Hamilton creator Lin-Manuel Miranda has spoken about how the death of his childhood best friend has shaped his plays and his outlook on life.
The actor, writer and composer told BBC Radio 4’s Desert Island Discs the tragedy during kindergarten made him “very aware” of the spectre of death.
Miranda, 39, said his friend accidentally drowned, which made him “aware of the ticking clock earlier”.
He added: “And I think I am drawn to characters who are very aware of it.”
Miranda shot to fame in 2015 when Hamilton became a Broadway smash. The show uses hip-hop to tell the story of Alexander Hamilton, one of the founding fathers of the United States, who died in a duel in 1804.
The character raps in the show: “I imagine death so much it feels more like a memory/When is it gonna get me?”
Desert Island Discs host Lauren Laverne asked whether his idols – such as Hamilton, Rent writer Jonathan Larson, who died at the age of 35, and late Cabaret choreographer and director Bob Fosse – were connected because their stories all contain “the ticking clock”.
‘Six months of grey’
Miranda replied: “I think you’re marked by your awareness of it and how much you let it affect your day-to-day.
“Part of it is growing up in New York. You’re kind of always a little on alert.
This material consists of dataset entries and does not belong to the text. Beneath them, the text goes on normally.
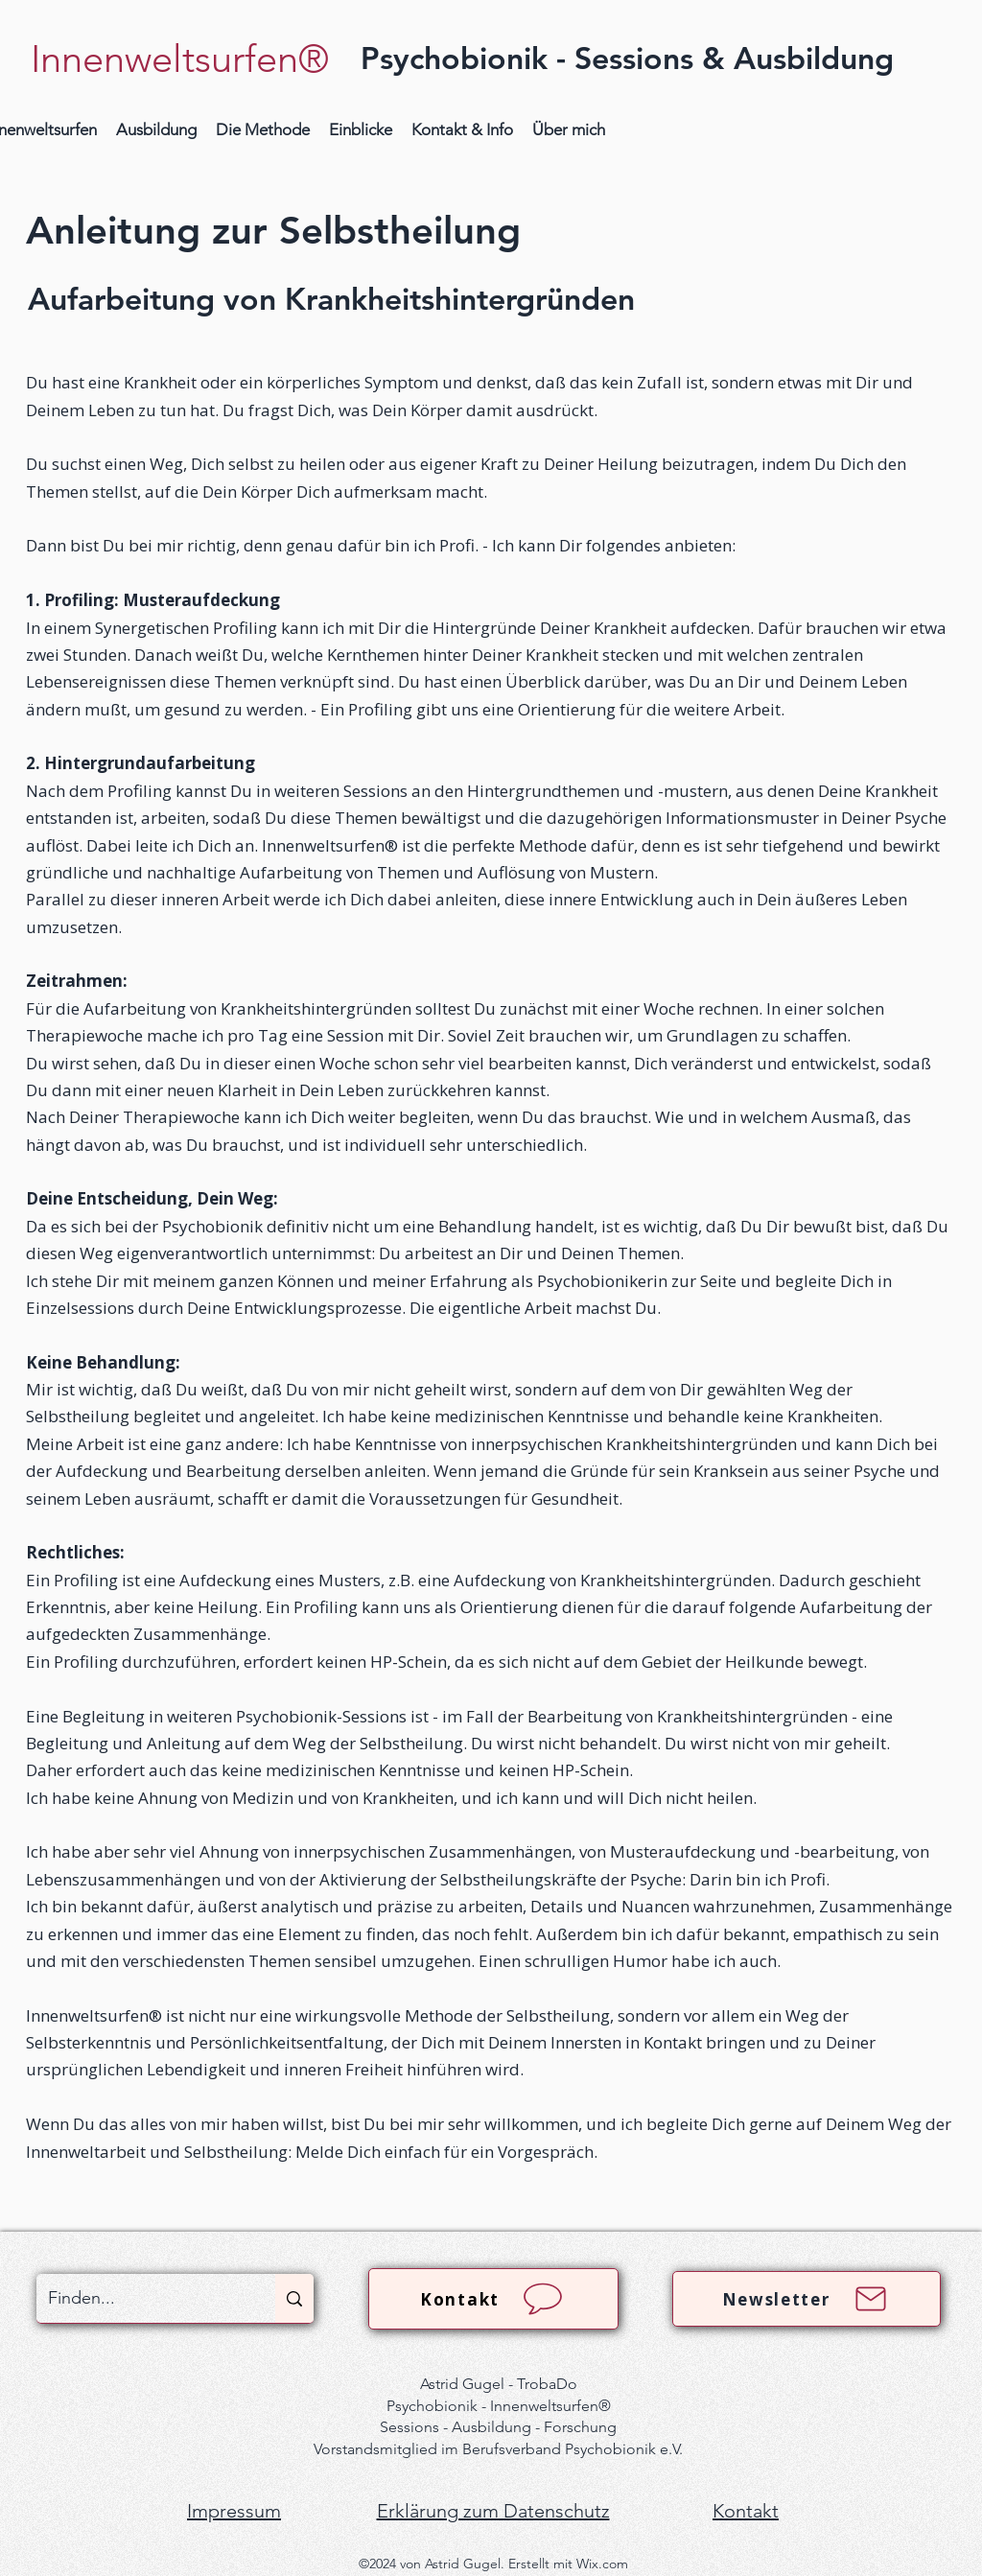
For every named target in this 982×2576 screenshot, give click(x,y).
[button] (156, 130)
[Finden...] (141, 2298)
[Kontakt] (493, 2299)
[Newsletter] (806, 2299)
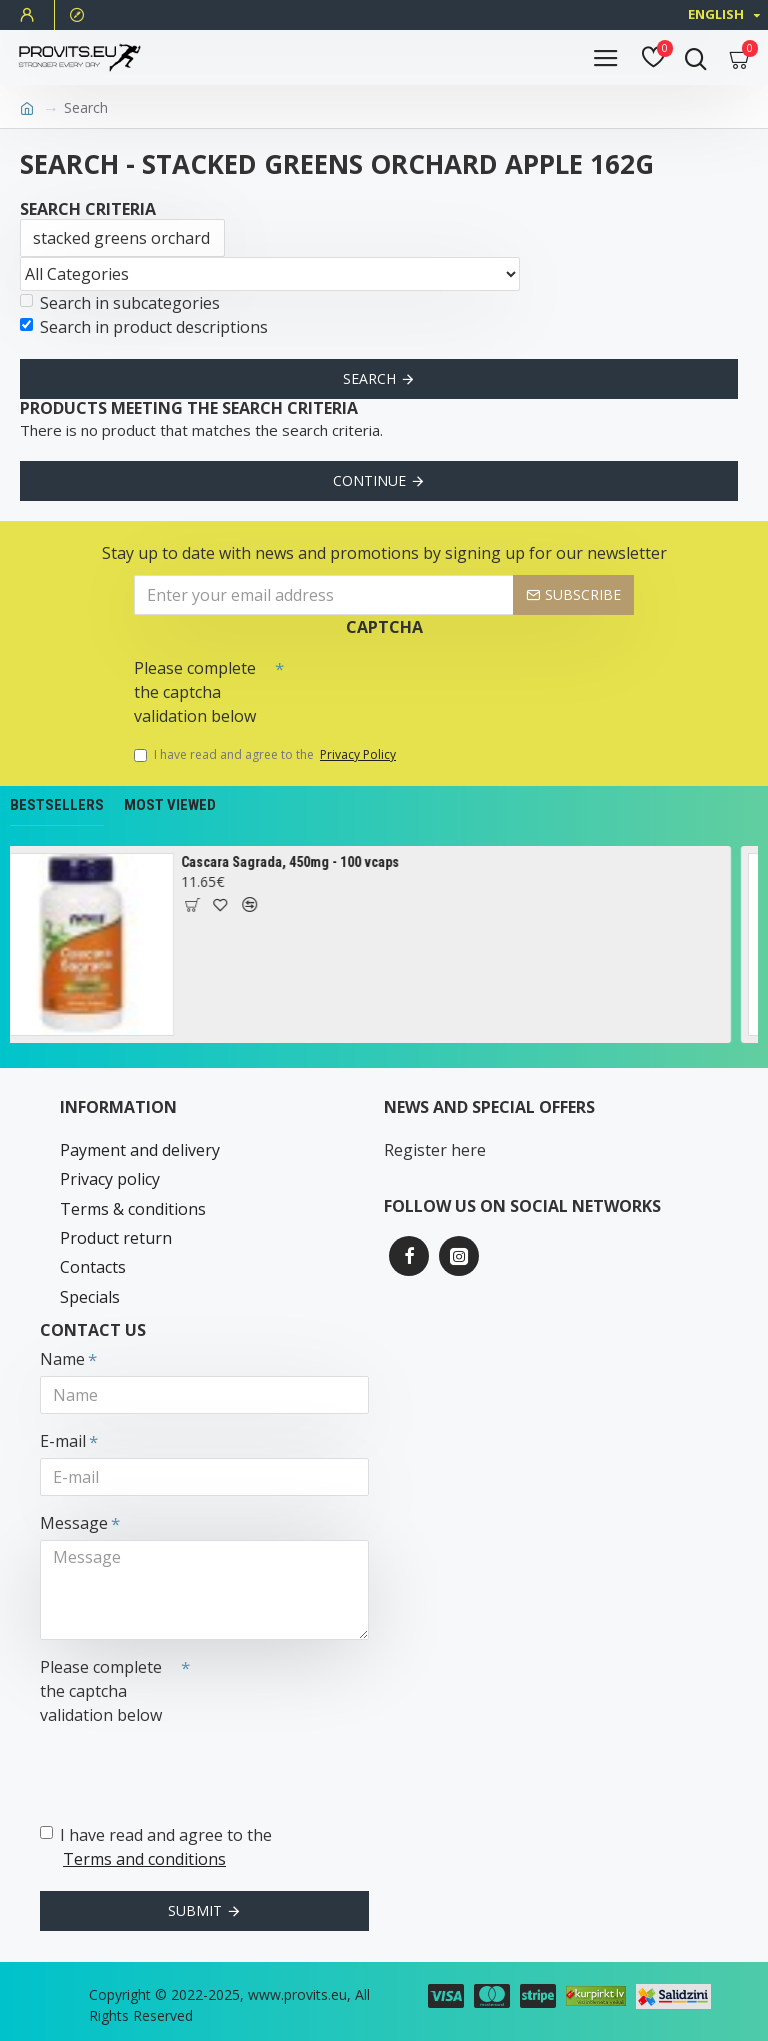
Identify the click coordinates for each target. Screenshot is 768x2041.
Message (74, 1523)
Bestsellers (57, 805)
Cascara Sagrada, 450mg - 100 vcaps (300, 862)
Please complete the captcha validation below (195, 692)
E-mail (63, 1441)
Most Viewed (170, 805)
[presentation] (424, 685)
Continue (369, 480)
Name (62, 1359)
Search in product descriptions (144, 327)
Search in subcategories (120, 303)
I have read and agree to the (266, 755)
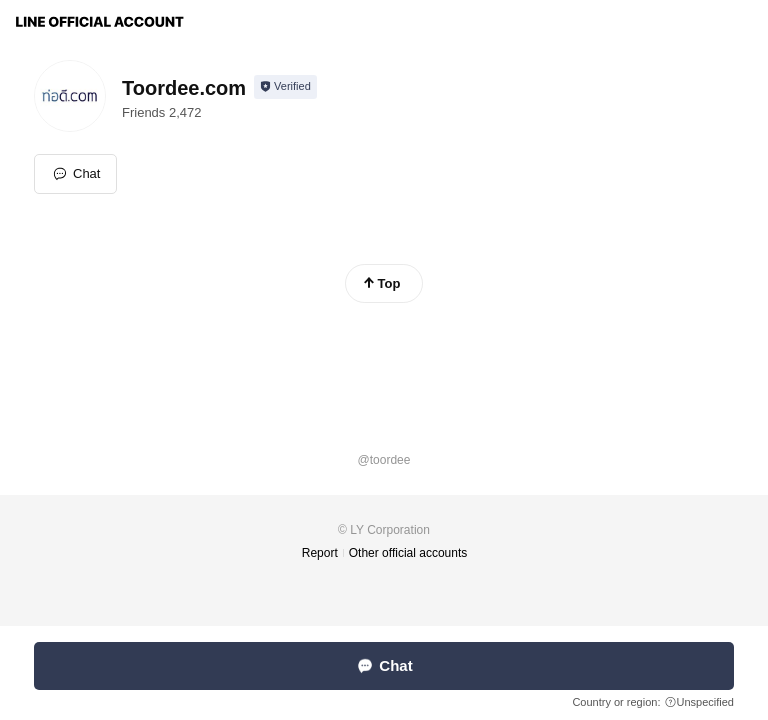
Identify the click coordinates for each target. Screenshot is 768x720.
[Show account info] (285, 87)
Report (320, 553)
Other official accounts (408, 553)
And I also experienced death at a young age.”
Speaking about the death of his kindergarten friend, he said: “It’s one of those terrible stories where each of the parents thought she was with someone else, and she drowned in the lake behind their home.
“I have this memory of nursery school of just six months of grey – of my friend, who used to go to this class, didn’t go any more. And I remember the morning my mother told me. When that hits you early, you’re aware of the ticking clock earlier.”
Miranda’s career has also included roles in Mary Poppins Returns and the forthcoming BBC adaptation of Philip Pullman’s His Dark Materials. He is also currently making a film version of his first Broadway musical, In The Heights.